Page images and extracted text
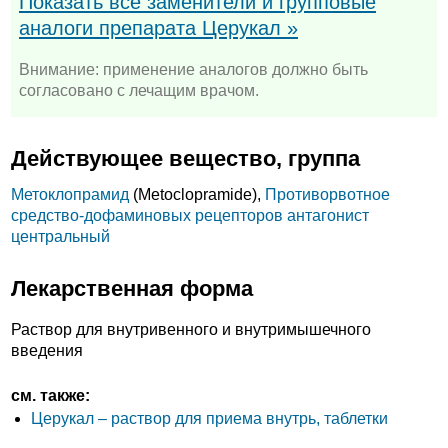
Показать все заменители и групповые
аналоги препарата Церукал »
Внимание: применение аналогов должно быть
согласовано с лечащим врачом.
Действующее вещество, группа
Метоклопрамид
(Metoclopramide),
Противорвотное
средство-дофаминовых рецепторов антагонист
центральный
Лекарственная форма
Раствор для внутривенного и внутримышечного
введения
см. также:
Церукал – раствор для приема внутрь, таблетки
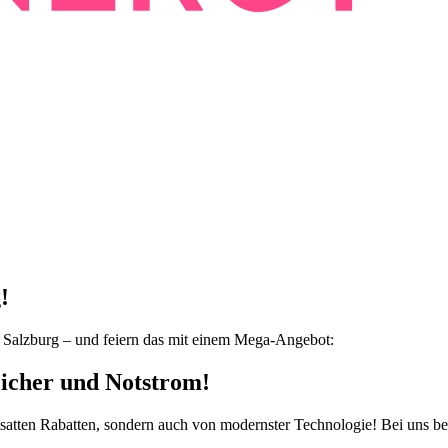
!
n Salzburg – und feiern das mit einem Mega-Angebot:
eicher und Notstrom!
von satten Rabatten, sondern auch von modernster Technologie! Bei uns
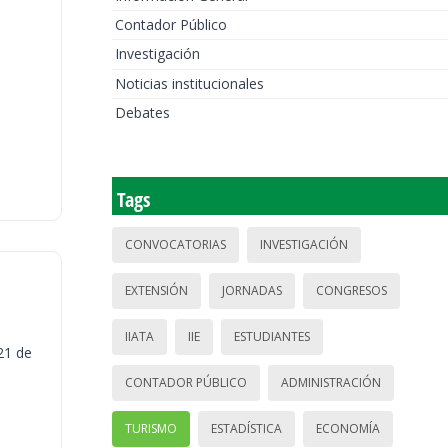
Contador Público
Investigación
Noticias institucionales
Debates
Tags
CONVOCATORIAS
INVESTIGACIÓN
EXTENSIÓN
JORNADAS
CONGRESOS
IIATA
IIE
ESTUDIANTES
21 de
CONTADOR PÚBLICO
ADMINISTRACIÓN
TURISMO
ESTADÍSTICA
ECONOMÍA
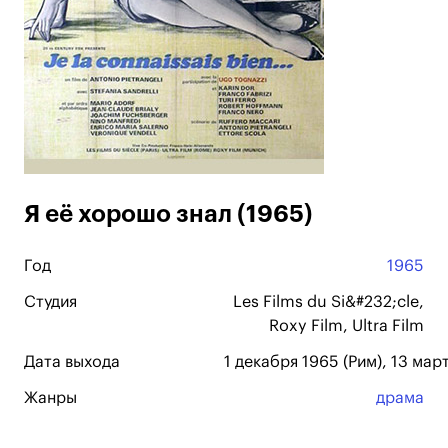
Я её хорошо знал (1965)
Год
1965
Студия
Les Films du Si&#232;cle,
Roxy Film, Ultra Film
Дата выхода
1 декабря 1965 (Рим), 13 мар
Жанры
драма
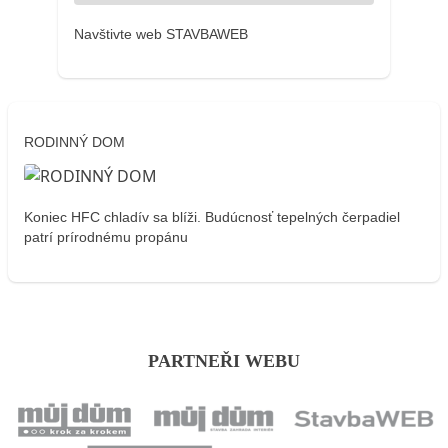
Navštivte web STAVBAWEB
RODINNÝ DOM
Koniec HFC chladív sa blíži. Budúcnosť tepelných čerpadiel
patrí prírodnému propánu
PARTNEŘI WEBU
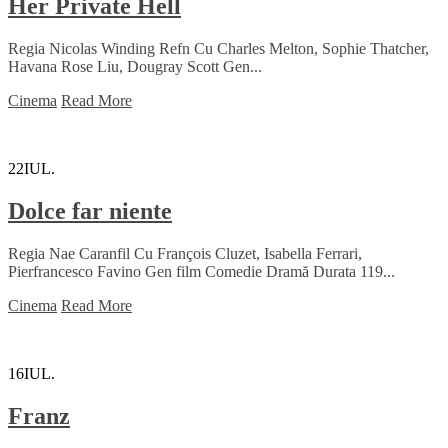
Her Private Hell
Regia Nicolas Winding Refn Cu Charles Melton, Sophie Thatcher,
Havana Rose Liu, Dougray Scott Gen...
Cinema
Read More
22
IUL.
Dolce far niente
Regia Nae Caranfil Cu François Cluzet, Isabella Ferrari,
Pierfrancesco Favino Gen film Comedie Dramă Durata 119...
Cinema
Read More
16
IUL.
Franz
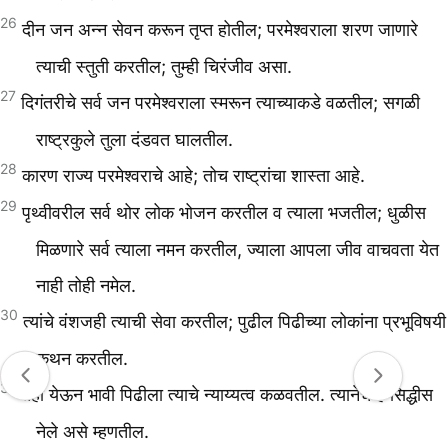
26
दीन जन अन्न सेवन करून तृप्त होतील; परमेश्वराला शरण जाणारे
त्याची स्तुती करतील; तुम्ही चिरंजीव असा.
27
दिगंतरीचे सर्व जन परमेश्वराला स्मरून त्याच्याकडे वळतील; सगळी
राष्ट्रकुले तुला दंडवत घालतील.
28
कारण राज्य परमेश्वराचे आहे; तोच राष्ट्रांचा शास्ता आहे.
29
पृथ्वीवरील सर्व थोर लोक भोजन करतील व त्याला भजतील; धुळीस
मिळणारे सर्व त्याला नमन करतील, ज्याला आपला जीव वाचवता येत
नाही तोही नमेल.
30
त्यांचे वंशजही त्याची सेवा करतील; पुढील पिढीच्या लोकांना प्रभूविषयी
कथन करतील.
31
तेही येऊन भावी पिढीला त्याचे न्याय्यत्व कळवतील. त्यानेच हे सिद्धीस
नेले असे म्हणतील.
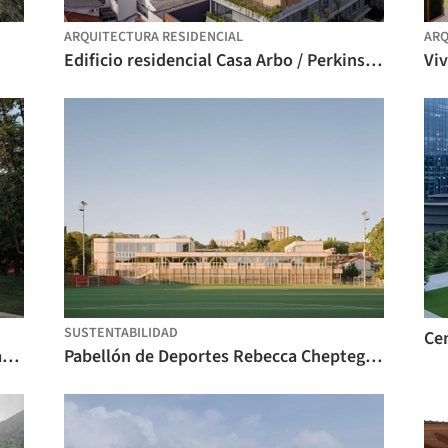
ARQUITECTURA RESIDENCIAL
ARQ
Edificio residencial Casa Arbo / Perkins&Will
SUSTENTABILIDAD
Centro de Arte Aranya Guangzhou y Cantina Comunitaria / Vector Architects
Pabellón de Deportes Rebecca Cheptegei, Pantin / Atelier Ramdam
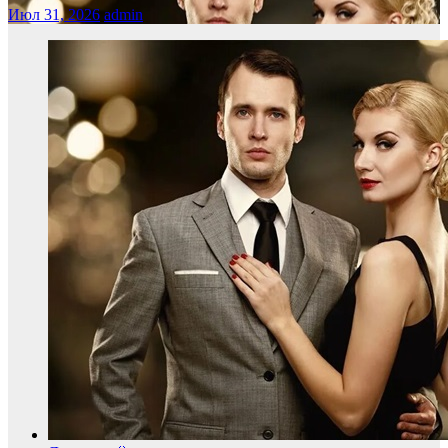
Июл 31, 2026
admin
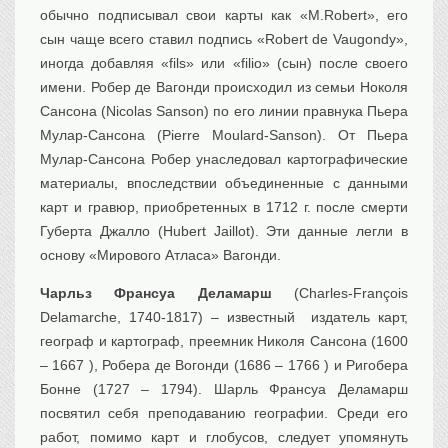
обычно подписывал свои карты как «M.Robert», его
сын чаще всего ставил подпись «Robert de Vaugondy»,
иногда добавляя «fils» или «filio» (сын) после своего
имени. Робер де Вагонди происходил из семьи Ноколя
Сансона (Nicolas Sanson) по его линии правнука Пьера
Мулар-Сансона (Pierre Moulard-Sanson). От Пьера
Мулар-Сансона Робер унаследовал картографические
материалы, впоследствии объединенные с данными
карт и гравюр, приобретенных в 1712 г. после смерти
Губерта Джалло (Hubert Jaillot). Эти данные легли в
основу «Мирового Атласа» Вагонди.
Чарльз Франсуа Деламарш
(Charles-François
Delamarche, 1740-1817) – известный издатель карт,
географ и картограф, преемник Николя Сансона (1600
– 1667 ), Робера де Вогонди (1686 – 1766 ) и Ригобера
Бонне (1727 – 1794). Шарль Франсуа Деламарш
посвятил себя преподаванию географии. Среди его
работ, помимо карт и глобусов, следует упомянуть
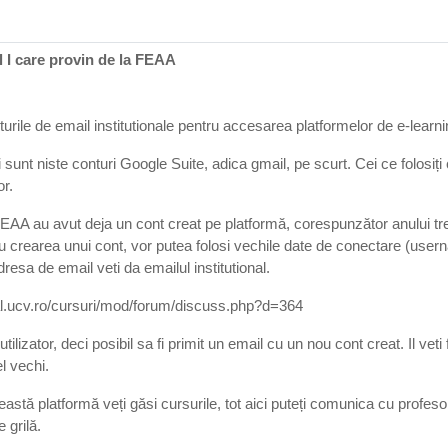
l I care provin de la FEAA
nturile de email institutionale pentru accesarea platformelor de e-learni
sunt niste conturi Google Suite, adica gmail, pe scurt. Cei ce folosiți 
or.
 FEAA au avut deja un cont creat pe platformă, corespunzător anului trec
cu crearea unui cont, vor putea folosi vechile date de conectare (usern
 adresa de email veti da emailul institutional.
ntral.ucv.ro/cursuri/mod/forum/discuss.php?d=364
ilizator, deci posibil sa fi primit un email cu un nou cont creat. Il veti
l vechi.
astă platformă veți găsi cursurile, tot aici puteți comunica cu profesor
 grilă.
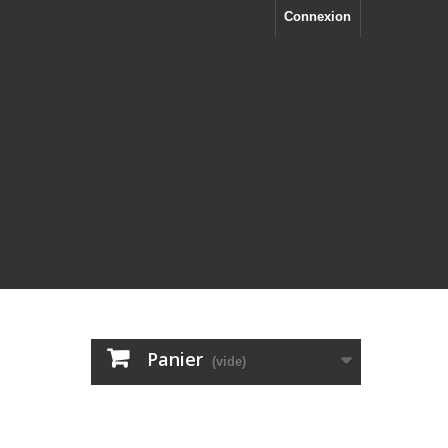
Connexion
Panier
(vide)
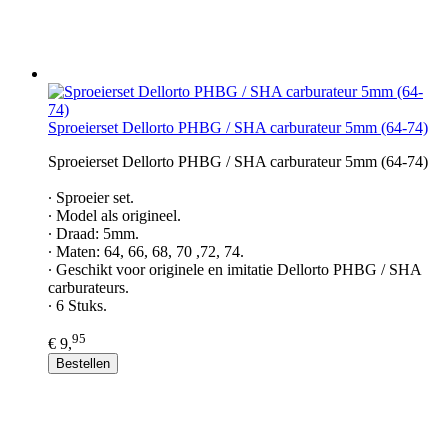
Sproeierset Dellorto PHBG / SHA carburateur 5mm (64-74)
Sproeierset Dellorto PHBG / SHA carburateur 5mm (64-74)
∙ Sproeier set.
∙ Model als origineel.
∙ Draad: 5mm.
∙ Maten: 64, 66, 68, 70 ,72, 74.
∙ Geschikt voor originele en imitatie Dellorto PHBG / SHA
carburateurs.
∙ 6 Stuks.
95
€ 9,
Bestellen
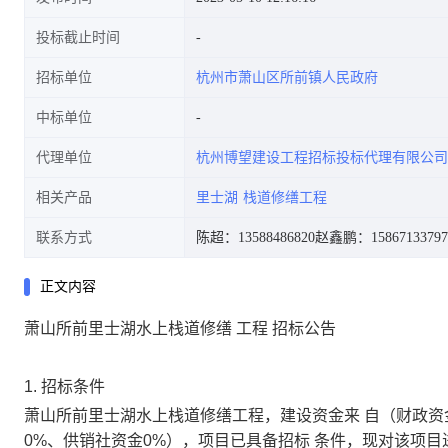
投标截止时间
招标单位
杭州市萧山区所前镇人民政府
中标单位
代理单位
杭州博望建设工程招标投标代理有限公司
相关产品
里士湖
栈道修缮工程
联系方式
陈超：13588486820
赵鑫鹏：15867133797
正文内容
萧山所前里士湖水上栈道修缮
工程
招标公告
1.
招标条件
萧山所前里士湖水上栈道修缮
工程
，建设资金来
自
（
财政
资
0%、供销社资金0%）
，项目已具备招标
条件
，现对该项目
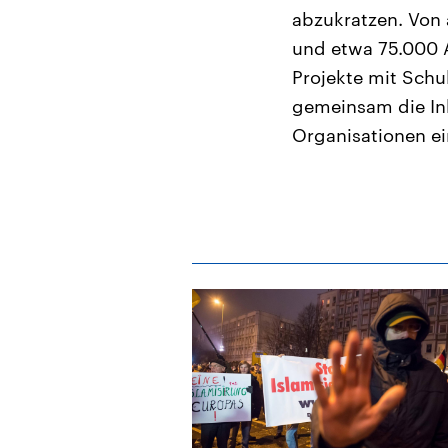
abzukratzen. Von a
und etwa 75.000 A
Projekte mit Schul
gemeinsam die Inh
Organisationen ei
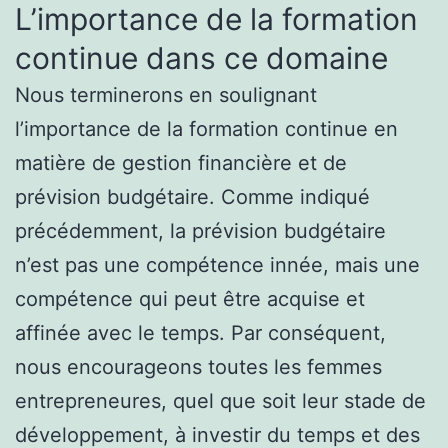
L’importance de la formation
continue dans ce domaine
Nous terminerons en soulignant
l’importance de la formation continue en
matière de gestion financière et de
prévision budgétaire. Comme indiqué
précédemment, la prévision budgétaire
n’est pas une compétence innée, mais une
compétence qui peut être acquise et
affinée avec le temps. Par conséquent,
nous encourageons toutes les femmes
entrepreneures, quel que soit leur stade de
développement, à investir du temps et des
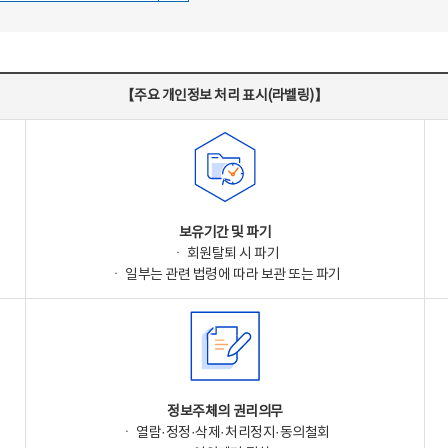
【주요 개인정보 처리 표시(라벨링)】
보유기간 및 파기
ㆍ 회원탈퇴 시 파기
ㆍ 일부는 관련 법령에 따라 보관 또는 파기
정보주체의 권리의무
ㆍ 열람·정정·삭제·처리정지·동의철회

* _WHAT YOU HAVE TO DO_:
Copy out each line of the data where the string "Nicolas" appears.

* _WRITTEN RESPONSE_:
Regia Nicolas Winding Refn Cu Charles Melton, Sophie Thatcher,
Сансона (Nicolas Sanson) по его линии правнука Пьера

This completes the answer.